The X-Files: My Umpteenth Impressions

I have got to the point where I have finished decorating my new living room, bedroom and the ceiling of the hall. I have a week's annual leave and I'm going to use it constructively in watching The X-Files from beginning to (as near as I can get) the end. I actually can't believe I have had this blog for so long and not written about a single show in this series; naturally the reason is the obvious one that I have been away from the show for some time. It has personal associations for me, which are of moment if not even traumatic. The show was the background viewing to a very difficult period of my life in my twenties, and were also the obsessive comfort viewing of my first episode of depression. A period of not watching them has made me come to them with fresh eyes. 
This fresh view is mostly caused by my more recent viewing of the older, mostly British, more classic cult TV that I write about here. I have been more influenced by the mindset of those shows than I used to be. I am particularly struck that the X-Files now seems to me almost a direct descendant of some of the major themes explored in those older shows. The TV shows of the 1960s frequently had an ambivalent attitude to modern technology, in which technology is both the great white hope of the future and a danger that can be unleashed at the slightest thing. This fear comes to its logical conclusion in the X-Files, where of course the biggest danger is alien technology, although there is more than enough room for a few megalomaniac computer scientists on the way. The 1960s shows contrast tradition with modernity, perhaps best illustrated by the visual language used in The Avengers: it is never completely clear-cut but broadly speaking British tradition (leather armchairs, family seats, noble families) are contrasted with modernity (go-ahead scientists and revolutionaries). In the case of The Avengers the ambivalent approach to technology extends to this dialectic of tradition and modernity, so that some of the baddies are old families gone wrong, while Mrs Peel, for example, is a sort of polymath embodying the resources of salvation found in modern technology.

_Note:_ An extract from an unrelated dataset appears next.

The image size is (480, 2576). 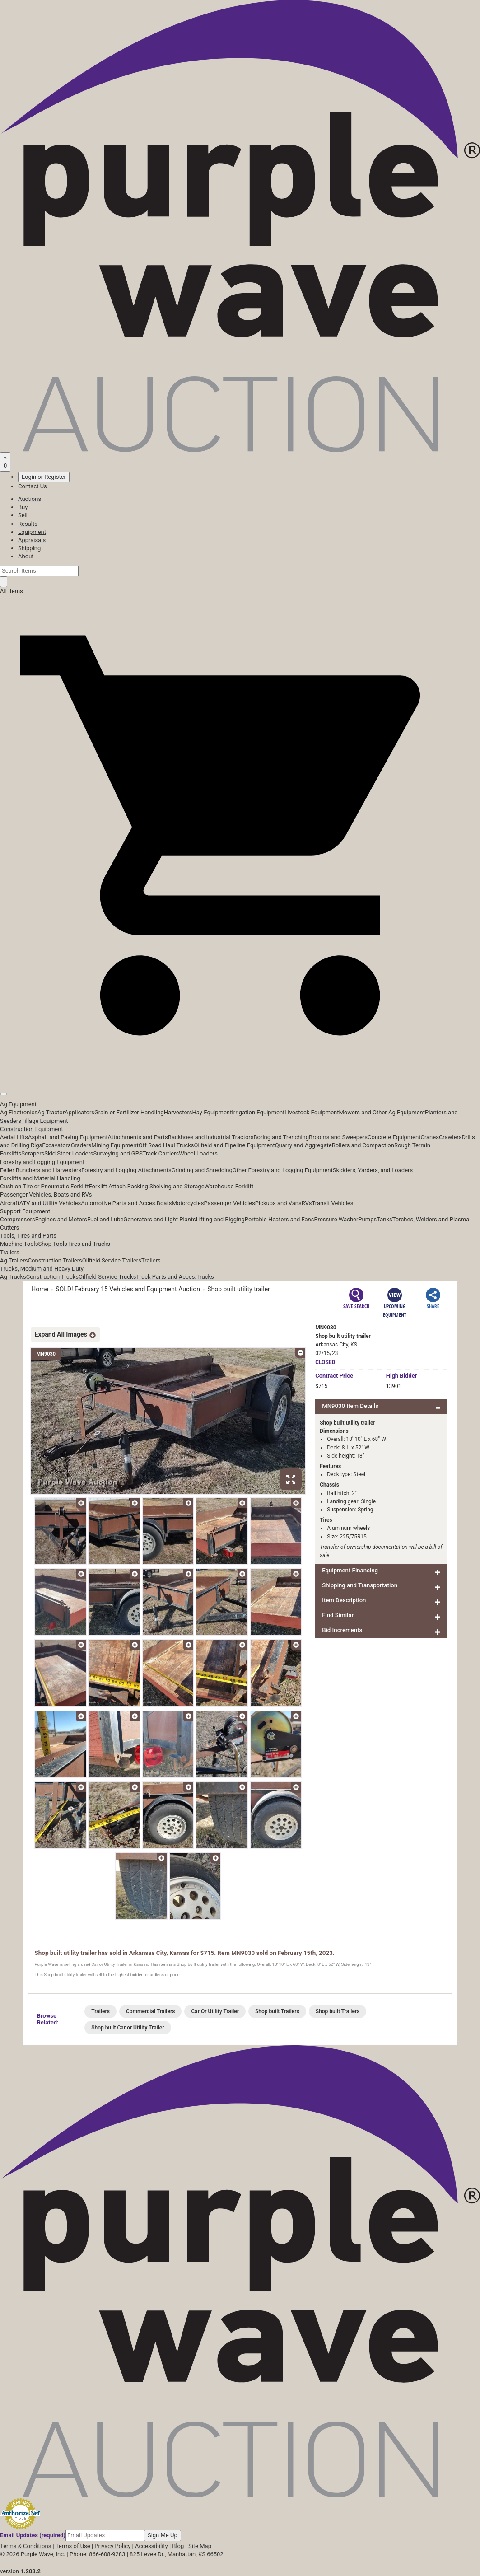 I want to click on Car Or Utility Trailer, so click(x=215, y=2011).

In the X-Files this tradition/modernity conflict translates into an American context. I used to think of 'the American dream' as being a distinct subset of the episodes, where an archetypally American scene is shown to be in some way rotten to the core. Re-watching them, I feel there is a very real sense in which all of the X-Files episodes are about the American dream gone terribly wrong. Tradition is embodied by the American government, and all subsidiary authorities. The lifestyle guaranteed in this land is threatened by on the one hand alien invasion, but on the other hand is shown up to be fake at every step of the way. The very bodies which are supposed to protect the American people are rotten to the core, and it is apparent that there are lies within lies, deals within deals, and it is almost impossible to know who is who. This situation really is the intelligence milieu of The Avengers written huge, placing the show in a quite different televisual tradition than the sci-fi/conspiracy milieu it normally falls into.
And how old fashioned it looks! It is hard to believe I was watching the first UK broadcasts of this show twenty years ago. It strikes me (I'm working through series 1) how 1980s the hair and clothes look. Big hair. What look suspiciously like shoulder pads. You name it. To UK eyes (I really don't know how this would read to an American) the very obvious prosperity would look like a TV show set in the 1980s. The technology looks even more old-fashioned. The netbook on which I'm writing this post is old, but still makes the computers in the show look like BBC Micros. The phones are huge. This rewatching is reminding me of the historical truth that anything set in a particular time becomes purely of that time.
The X-Files, of course, is the victim of its own successful aim for realism. The reason The Avengers doesn't seem old-fashioned fifty years later (although the interior of 3 Stable Mews hasn't worn well) is that it is consciously unreal. The world of that TV show never existed and never will. The X-Files aimed more to set the viewer up for an expectation that the events depicted could be real, and as such has ended up preserved in 1990s aspic. This is not a criticism, it is merely a statement of my impression on this reviewing.
I actually quite seriously can't wait to get to the rest of the series!